I love this line: “To reduce it to biology is to make it exclusive, denying its openness to all.” Imagine the sorrow of the dejected hordes who’ll have to make do with the country club, the DAR, and the millennial legacy of world domination. That’s funny. What’s not funny is that Zoloth, a respected academician, is proposing a fictional dilemma. The discovery of markers for Jewish DNA hasn’t a thing to do with the accessibility of the Jewish faith. When rabbis start asking for blood tests, we can revisit the question. Saletan goes on:
But what if Judaism as a genetic inheritance is compatible with Judaism as a cultural inheritance? And what if the genes that make Jews smart also make them sick? If one kind of superiority comes at the price of another kind of inferiority, and if the transmission of Jewish values drives the transmission of Jewish genes, does that make the genetics and the superiority easier to swallow?”
[…]
The theory still sounds arrogant, until you hear the IQ machine's possible costs. Some scholars now hypothesize that the genes that make Jews smart also give some of them nasty diseases such as Tay-Sachs. Entine finds this plausible. He pointed out that some genes associated with brain growth are also associated with breast cancer, including in his own family. During the question-and-answer session, someone brought up another tradeoff: Supposedly, Jews are deficient in vision-spatial skills, possibly because their brains allot extra space for verbal intelligence. That might explain the average Ashkenazi Jewish score of 122 on verbal IQ tests.

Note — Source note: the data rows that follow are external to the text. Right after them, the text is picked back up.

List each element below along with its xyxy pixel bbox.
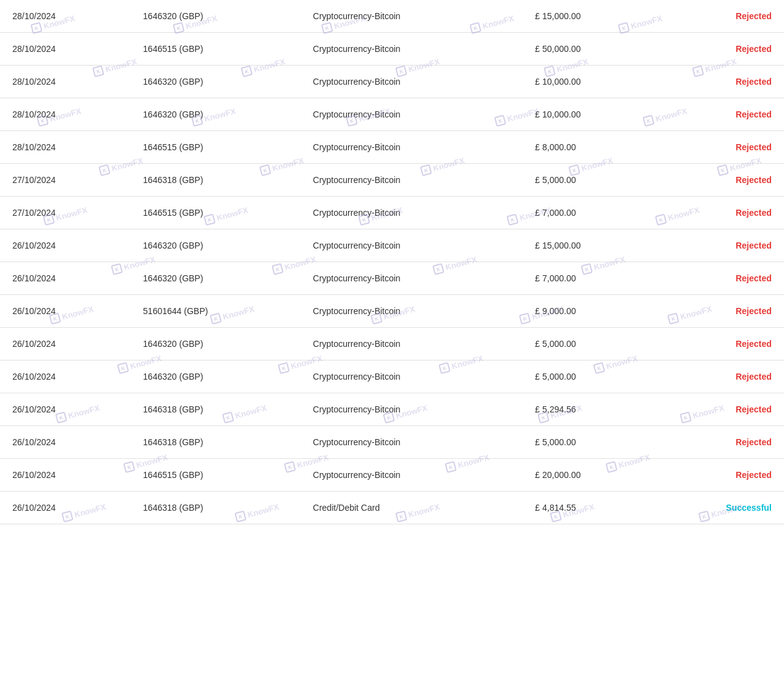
row-status: Rejected xyxy=(667,426,784,459)
row-account: 1646515 (GBP) xyxy=(130,197,300,229)
row-method: Cryptocurrency-Bitcoin xyxy=(300,393,522,426)
row-date: 26/10/2024 xyxy=(0,361,130,393)
table-row: 26/10/2024 51601644 (GBP) Cryptocurrency… xyxy=(0,295,784,328)
row-amount: £ 4,814.55 xyxy=(522,492,666,524)
row-date: 28/10/2024 xyxy=(0,0,130,33)
row-account: 1646320 (GBP) xyxy=(130,229,300,262)
table-row: 28/10/2024 1646320 (GBP) Cryptocurrency-… xyxy=(0,98,784,131)
row-date: 26/10/2024 xyxy=(0,492,130,524)
table-row: 26/10/2024 1646318 (GBP) Cryptocurrency-… xyxy=(0,426,784,459)
row-amount: £ 10,000.00 xyxy=(522,98,666,131)
row-account: 1646515 (GBP) xyxy=(130,459,300,492)
transactions-table-container: KKnowFX KKnowFX KKnowFX KKnowFX KKnowFX … xyxy=(0,0,784,524)
row-method: Cryptocurrency-Bitcoin xyxy=(300,131,522,164)
row-status: Rejected xyxy=(667,229,784,262)
row-method: Cryptocurrency-Bitcoin xyxy=(300,0,522,33)
row-amount: £ 9,000.00 xyxy=(522,295,666,328)
row-status: Rejected xyxy=(667,393,784,426)
row-status: Rejected xyxy=(667,459,784,492)
row-amount: £ 5,294.56 xyxy=(522,393,666,426)
row-method: Cryptocurrency-Bitcoin xyxy=(300,459,522,492)
row-account: 1646318 (GBP) xyxy=(130,426,300,459)
row-amount: £ 10,000.00 xyxy=(522,66,666,98)
row-amount: £ 7,000.00 xyxy=(522,262,666,295)
row-method: Cryptocurrency-Bitcoin xyxy=(300,426,522,459)
row-amount: £ 7,000.00 xyxy=(522,197,666,229)
row-amount: £ 15,000.00 xyxy=(522,0,666,33)
row-method: Cryptocurrency-Bitcoin xyxy=(300,295,522,328)
row-status: Rejected xyxy=(667,361,784,393)
row-date: 26/10/2024 xyxy=(0,328,130,361)
row-method: Cryptocurrency-Bitcoin xyxy=(300,98,522,131)
row-date: 26/10/2024 xyxy=(0,426,130,459)
table-row: 27/10/2024 1646515 (GBP) Cryptocurrency-… xyxy=(0,197,784,229)
row-status: Rejected xyxy=(667,33,784,66)
row-account: 1646320 (GBP) xyxy=(130,0,300,33)
table-row: 26/10/2024 1646320 (GBP) Cryptocurrency-… xyxy=(0,262,784,295)
table-row: 28/10/2024 1646320 (GBP) Cryptocurrency-… xyxy=(0,0,784,33)
row-date: 28/10/2024 xyxy=(0,66,130,98)
table-row: 26/10/2024 1646320 (GBP) Cryptocurrency-… xyxy=(0,361,784,393)
row-method: Cryptocurrency-Bitcoin xyxy=(300,164,522,197)
row-amount: £ 8,000.00 xyxy=(522,131,666,164)
row-amount: £ 5,000.00 xyxy=(522,164,666,197)
row-status: Rejected xyxy=(667,262,784,295)
row-date: 26/10/2024 xyxy=(0,295,130,328)
row-account: 1646318 (GBP) xyxy=(130,492,300,524)
row-account: 51601644 (GBP) xyxy=(130,295,300,328)
row-method: Cryptocurrency-Bitcoin xyxy=(300,328,522,361)
table-row: 28/10/2024 1646320 (GBP) Cryptocurrency-… xyxy=(0,66,784,98)
row-status: Rejected xyxy=(667,0,784,33)
row-method: Cryptocurrency-Bitcoin xyxy=(300,66,522,98)
table-row: 26/10/2024 1646318 (GBP) Credit/Debit Ca… xyxy=(0,492,784,524)
row-date: 26/10/2024 xyxy=(0,229,130,262)
row-date: 26/10/2024 xyxy=(0,393,130,426)
row-account: 1646320 (GBP) xyxy=(130,66,300,98)
row-date: 27/10/2024 xyxy=(0,164,130,197)
row-amount: £ 15,000.00 xyxy=(522,229,666,262)
row-account: 1646320 (GBP) xyxy=(130,361,300,393)
table-row: 26/10/2024 1646515 (GBP) Cryptocurrency-… xyxy=(0,459,784,492)
row-method: Credit/Debit Card xyxy=(300,492,522,524)
row-amount: £ 5,000.00 xyxy=(522,426,666,459)
table-row: 26/10/2024 1646320 (GBP) Cryptocurrency-… xyxy=(0,229,784,262)
row-account: 1646515 (GBP) xyxy=(130,131,300,164)
row-method: Cryptocurrency-Bitcoin xyxy=(300,361,522,393)
table-row: 26/10/2024 1646318 (GBP) Cryptocurrency-… xyxy=(0,393,784,426)
row-method: Cryptocurrency-Bitcoin xyxy=(300,262,522,295)
row-status: Rejected xyxy=(667,131,784,164)
row-account: 1646515 (GBP) xyxy=(130,33,300,66)
transactions-table: 28/10/2024 1646320 (GBP) Cryptocurrency-… xyxy=(0,0,784,524)
row-account: 1646318 (GBP) xyxy=(130,393,300,426)
row-amount: £ 50,000.00 xyxy=(522,33,666,66)
row-amount: £ 5,000.00 xyxy=(522,328,666,361)
row-status: Rejected xyxy=(667,164,784,197)
row-date: 28/10/2024 xyxy=(0,33,130,66)
row-status: Rejected xyxy=(667,66,784,98)
table-row: 27/10/2024 1646318 (GBP) Cryptocurrency-… xyxy=(0,164,784,197)
row-status: Successful xyxy=(667,492,784,524)
table-row: 28/10/2024 1646515 (GBP) Cryptocurrency-… xyxy=(0,33,784,66)
table-row: 26/10/2024 1646320 (GBP) Cryptocurrency-… xyxy=(0,328,784,361)
row-account: 1646320 (GBP) xyxy=(130,262,300,295)
row-account: 1646320 (GBP) xyxy=(130,328,300,361)
row-account: 1646318 (GBP) xyxy=(130,164,300,197)
row-method: Cryptocurrency-Bitcoin xyxy=(300,229,522,262)
row-date: 27/10/2024 xyxy=(0,197,130,229)
row-status: Rejected xyxy=(667,295,784,328)
row-status: Rejected xyxy=(667,328,784,361)
row-date: 26/10/2024 xyxy=(0,262,130,295)
row-status: Rejected xyxy=(667,197,784,229)
row-method: Cryptocurrency-Bitcoin xyxy=(300,197,522,229)
row-account: 1646320 (GBP) xyxy=(130,98,300,131)
row-amount: £ 5,000.00 xyxy=(522,361,666,393)
row-date: 28/10/2024 xyxy=(0,131,130,164)
row-date: 26/10/2024 xyxy=(0,459,130,492)
row-amount: £ 20,000.00 xyxy=(522,459,666,492)
row-method: Cryptocurrency-Bitcoin xyxy=(300,33,522,66)
table-row: 28/10/2024 1646515 (GBP) Cryptocurrency-… xyxy=(0,131,784,164)
row-status: Rejected xyxy=(667,98,784,131)
row-date: 28/10/2024 xyxy=(0,98,130,131)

Pondering these nuances and tradeoffs, Zoloth reconsidered her aversion to the idea of Jewish genes and Jewish intelligence.
Here we’ve gone from cowardice to full-on masochism. Saletan and Zoloth can accept the scientific claim of Jewish genes as long as such genes condemn Jews to early death. Jewish history is a cascade of horror. Why do we have to hunt out the deadly in order to enjoy one cosmic nanosecond of good news? Trust me: we’re Jews – the other shoe will drop without our asking. The historian Paul Johnson, his faults aside, opens his book Modern Times with a convincing argument that Einstein, Freud, and Marx were the most crucial architects of Twentieth Century thought. The three men were undeniably Jews and undeniably geniuses. But what's been forgotten is their bravery. My question is where has that little twist of protein disappeared to in the succeeding generations of Abraham’s children? I don’t think it’s a strictly Jewish issue, though. It’s part of a larger paradigm of apology that’s bloomed in the West over the past fifty years. The difference is that the world needs the West. If Jews apologize themselves out of existence no one will blink. I have to mention my own initiation into the exclusive genetic club that Laurie Zoloth finds so unsettling. Because as a child I was fair-haired, slightly freckled, and in possession of a smallish nose I understood myself to look “non-Jewish.” This assessment seemed some cause for amusement if not, shamefully, minor celebration all around. A few years ago I was paying for a small coffee in a Korean deli that I had frequented on a more-or-less daily basis. This one afternoon I was counting out, in the palm of my hand, the seventy-five cents I owed the ever-friendly cashier. What happened next was not only an epiphany but also a kind of fantastic New York moment. “Are you Jewish?” she said. At once it struck me that in hovering over my change the Shylock gene had burst into full expression. “Yes,” I said, “Why?” “I thought so,” she said, “Jews don’t look like American people.” But let’s not talk about it, shall we.